You guys, it’s officially tax season. Now, I know many people who filed their returns weeks ago, who would probably roll their eyes seeing me write something like that. After all, I could have taken care of my taxes before now and not be dealing with them anymore. Joke’s on them, though, because I A) thrive most when I procrastinate a little, B) work in the personal finance realm, and C) am a freelancer, which means it’s never not tax time.
I’m always a little surprised at how many people I hear about wishing they didn’t receive a tax refund. My boyfriend always laments about having given the government an “interest-free loan” for the entire year, when I’m saying, “But you’re getting $2,000 of free money! Put it in savings and buy us a new couch! Yay!” But regardless, he and many more traditional “experts” in the personal finance world agree that it’d be better to have more money in each paycheck rather than a big refund check once a year.
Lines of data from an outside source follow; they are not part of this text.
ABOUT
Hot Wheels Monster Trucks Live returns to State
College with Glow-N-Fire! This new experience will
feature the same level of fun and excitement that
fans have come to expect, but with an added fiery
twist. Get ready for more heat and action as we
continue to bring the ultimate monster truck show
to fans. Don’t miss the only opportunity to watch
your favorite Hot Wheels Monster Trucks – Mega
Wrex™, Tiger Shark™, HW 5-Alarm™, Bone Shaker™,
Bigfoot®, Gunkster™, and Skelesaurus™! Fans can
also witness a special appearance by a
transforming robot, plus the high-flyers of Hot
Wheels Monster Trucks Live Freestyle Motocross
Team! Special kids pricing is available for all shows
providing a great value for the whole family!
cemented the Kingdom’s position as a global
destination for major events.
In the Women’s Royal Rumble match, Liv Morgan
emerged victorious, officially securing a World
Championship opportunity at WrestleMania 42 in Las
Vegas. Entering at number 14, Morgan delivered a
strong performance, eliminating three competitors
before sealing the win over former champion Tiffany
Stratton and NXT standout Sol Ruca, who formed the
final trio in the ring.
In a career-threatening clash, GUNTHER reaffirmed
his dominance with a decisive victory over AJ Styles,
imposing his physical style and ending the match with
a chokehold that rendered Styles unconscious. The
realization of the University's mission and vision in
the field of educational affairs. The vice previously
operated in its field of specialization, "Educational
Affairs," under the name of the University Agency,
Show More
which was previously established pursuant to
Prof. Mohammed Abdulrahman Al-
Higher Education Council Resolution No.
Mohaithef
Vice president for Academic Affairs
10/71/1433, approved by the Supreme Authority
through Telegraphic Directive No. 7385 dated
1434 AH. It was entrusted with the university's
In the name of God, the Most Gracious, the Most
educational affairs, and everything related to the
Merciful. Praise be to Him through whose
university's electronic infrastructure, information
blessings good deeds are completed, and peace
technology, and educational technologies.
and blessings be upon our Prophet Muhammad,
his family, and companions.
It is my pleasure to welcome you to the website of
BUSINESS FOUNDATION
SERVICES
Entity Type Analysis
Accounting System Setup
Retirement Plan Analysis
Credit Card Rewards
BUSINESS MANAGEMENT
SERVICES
But humans aren’t that rational when it comes to money, which is why I loved ESI‘s first pick this week, written completely in favor of getting a big refund. I think this pretty much sums it up:
Everyone knows a big refund around tax time is the result of overpaying throughout the year. Many in the finance community, including me, see this as a short-term interest-free loan to the government. While I love the good ole US of A, I’m not into giving interest-free loans to anyone, even Uncle Sam.
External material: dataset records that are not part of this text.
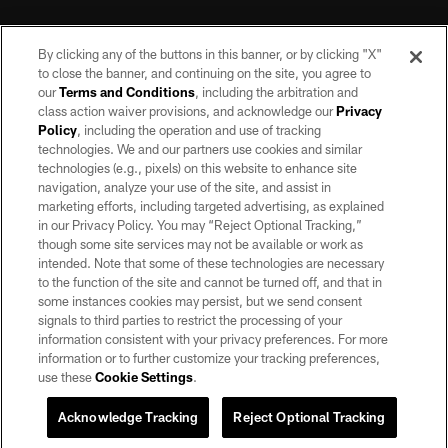
By clicking any of the buttons in this banner, or by clicking "X"
to close the banner, and continuing on the site, you agree to
our
Terms and Conditions
, including the arbitration and
class action waiver provisions, and acknowledge our
Privacy
Policy
, including the operation and use of tracking
©2026 by the Las Vegas Raiders. All rights reserved. No portion of this site
may be reproduced without the express written permission of the Las Vegas
technologies. We and our partners use cookies and similar
Raiders.
technologies (e.g., pixels) on this website to enhance site
navigation, analyze your use of the site, and assist in
PRIVACY POLICY
marketing efforts, including targeted advertising, as explained
in our Privacy Policy. You may “Reject Optional Tracking,”
TERMS OF SERVICE
though some site services may not be available or work as
intended. Note that some of these technologies are necessary
ACCESSIBILITY
to the function of the site and cannot be turned off, and that in
AD CHOICES
some instances cookies may persist, but we send consent
signals to third parties to restrict the processing of your
YOUR PRIVACY CHOICES
information consistent with your privacy preferences. For more
information or to further customize your tracking preferences,
COOKIE SETTINGS
use these
Cookie Settings
.
PREFERENCE CENTER
Acknowledge Tracking
Reject Optional Tracking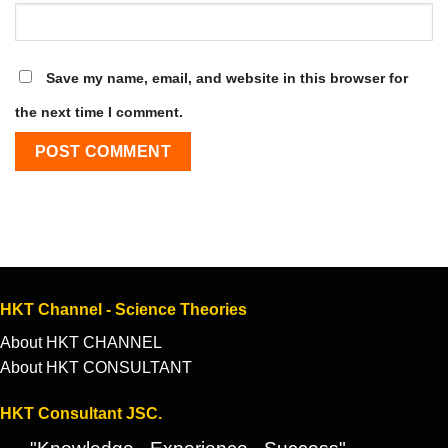
Save my name, email, and website in this browser for
the next time I comment.
HKT Channel - Science Theories
About HKT CHANNEL
About HKT CONSULTANT
HKT Consultant JSC.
This research has made me think about this refund from a different standpoint. Since we aren’t rational, if I want to guarantee that I allocate the amount of overpaid taxes toward a retirement account, I would be better off taking a large refund and overpaying throughout the year.
Be sure to check out the full article below, as well as the rest of this week’s great picks!
1. The Case For A Big Tax Refund – Bull In Captivity
“Humans are not rational. Irrationality is the argument of behavioral finance, and the proof of this has been growing over the past two decades. Traditional finance theory is centered on rational humans participating in the markets. Rationality is a main driver of the efficient market hypothesis. From a personal finance standpoint though, the findings of behavioral finance can help us irrational humans from putting ourselves in uncomfortable situations or help us trick ourselves into making better rational financial decisions.”
2. What Money Can’t Buy – DiverseFi
“I’m not trying to imply that those of us caught up in the financial independence community in any way resemble my unfortunate patient. But I do think the lessons he taught have great importance. Maybe we should earn a little less, live a little more. Our FI number is going nowhere, it will be there next year. And the year after that.”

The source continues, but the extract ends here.